A celebration of BIPOC lawyers + activists
Can you imagine a Supreme Court with 9 BIPOC justices? Next Gen Awards is a yearly fundraiser and celebration of the newest cohort of ChangeLawyers scholars. These students are first generation, BIPOC, LGBTQ+, and others whose lived experiences and identities are significantly underrepresented in the halls of power.
Meet Your Instructors
On April 23, 2021, Rob Bonta was sworn in as the 34th Attorney General of the State of California, the first person of Filipino descent and the second Asian-American to occupy the position.
Attorney General Bonta's passion for justice and fairness was instilled in him by his parents, who served on the frontlines of some of America's most important social justice movements. Instilling in him the lessons they learned from the United Farm Workers and the civil rights movement, Attorney General Bonta's parents lit a fire inside him to fight against injustice — to stand up for those who are taken advantage of or harmed. It's why he decided to become a lawyer — to help right historic wrongs and fight for people who have been harmed. He worked his way through college and graduated with honors from Yale University and attended Yale Law School.

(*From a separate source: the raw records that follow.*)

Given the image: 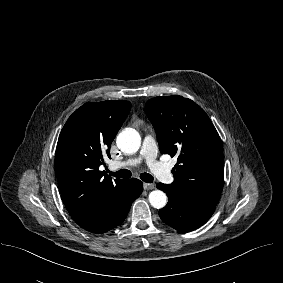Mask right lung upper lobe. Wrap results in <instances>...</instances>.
I'll list each match as a JSON object with an SVG mask.
<instances>
[{
  "instance_id": "1",
  "label": "right lung upper lobe",
  "mask_w": 283,
  "mask_h": 283,
  "mask_svg": "<svg viewBox=\"0 0 283 283\" xmlns=\"http://www.w3.org/2000/svg\"><path fill=\"white\" fill-rule=\"evenodd\" d=\"M131 109L129 101L86 103L65 123L55 160L62 200L75 222L83 226L110 206L127 180H112L99 166Z\"/></svg>"
}]
</instances>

In the State Assembly, Attorney General Bonta enacted nation-leading reforms to inject more justice and fairness into government and institutions. As the People's Attorney, he sees seeking accountability from those who abuse their power and harm others as one of the most important functions of the job. In elected office, he has taken on powerful interests and advanced systemic change — pursuing corporate accountability, standing up for workers, punishing big polluters, and fighting racial injustice. He has been a national leader in the fight to transform the criminal justice system, banning private prisons and detention facilities in California, as well as pushing to eliminate cash bail in the state. He has led statewide fights for racial, economic, and environmental justice and worked to further the rights of immigrant families, renters, and working Californians.

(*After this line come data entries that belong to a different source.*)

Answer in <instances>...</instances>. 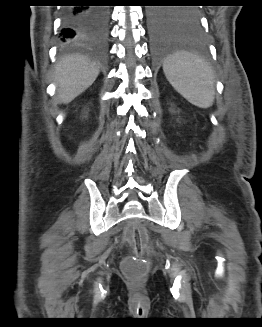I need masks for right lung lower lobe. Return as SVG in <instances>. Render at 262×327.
Here are the masks:
<instances>
[{"mask_svg":"<svg viewBox=\"0 0 262 327\" xmlns=\"http://www.w3.org/2000/svg\"><path fill=\"white\" fill-rule=\"evenodd\" d=\"M86 0H80L85 3ZM61 40L65 45L86 44L102 48L109 35L108 11L101 7L70 6L63 12Z\"/></svg>","mask_w":262,"mask_h":327,"instance_id":"obj_1","label":"right lung lower lobe"}]
</instances>
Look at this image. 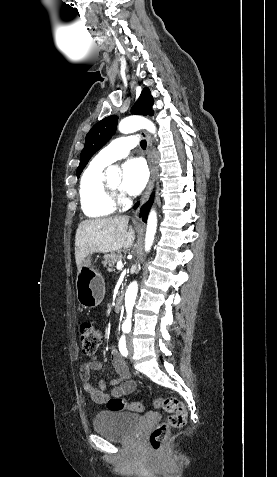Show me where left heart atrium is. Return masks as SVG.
I'll return each mask as SVG.
<instances>
[{
  "instance_id": "left-heart-atrium-1",
  "label": "left heart atrium",
  "mask_w": 277,
  "mask_h": 477,
  "mask_svg": "<svg viewBox=\"0 0 277 477\" xmlns=\"http://www.w3.org/2000/svg\"><path fill=\"white\" fill-rule=\"evenodd\" d=\"M123 180L121 188L130 195L139 194L148 181V170L142 159H131L122 167Z\"/></svg>"
}]
</instances>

Prior to serving in the Assembly, Attorney General Bonta worked as a Deputy City Attorney for the City and County of San Francisco, where he represented the City and County and its employees, and fought to protect Californians from exploitation and racial profiling.
Born in Quezon City, Philippines, Attorney General Bonta immigrated to California with his family as an infant. He is the son of a proud native Filipino mother and a father who taught him the value of public service to his community. He is married to Mia Bonta, and they are the proud parents of three children Reina, Iliana, and Andres, as well as their dog Legolas.
Hillary Ronen was elected to the San Francisco Board of Supervisors in November 2016, representing District 9 – the Mission, Bernal Heights, and Portola neighborhoods.
Supervisor Ronen is a graduate of UC Berkeley School of Law. As an attorney, her practice focused on worker rights and immigration law at the San Francisco nonprofit law firm, La Raza Centro Legal.
Her major accomplishments in 2019 were passing Mental Health SF, groundbreaking legislation to ensure universal access to coordinated mental health care and substance use treatment, and working with the community to get more than 1,300 units of affordable housing underway.
During the COVID-19 pandemic, Supervisor Ronen has fought for city resources for the most under-served communities, including pushing the City to provide shelter for unhoused individuals in empty hotel rooms to protect our collective health, fighting for and securing funds for small businesses, partnering with UCSF to test the Mission district, and creating the Right to Recover program to ensure that anyone who tests positive for COVID-19 has the financial means to take care of their basic needs as they recover. She is also the only Spanish-speaking member on the Board of Supervisors.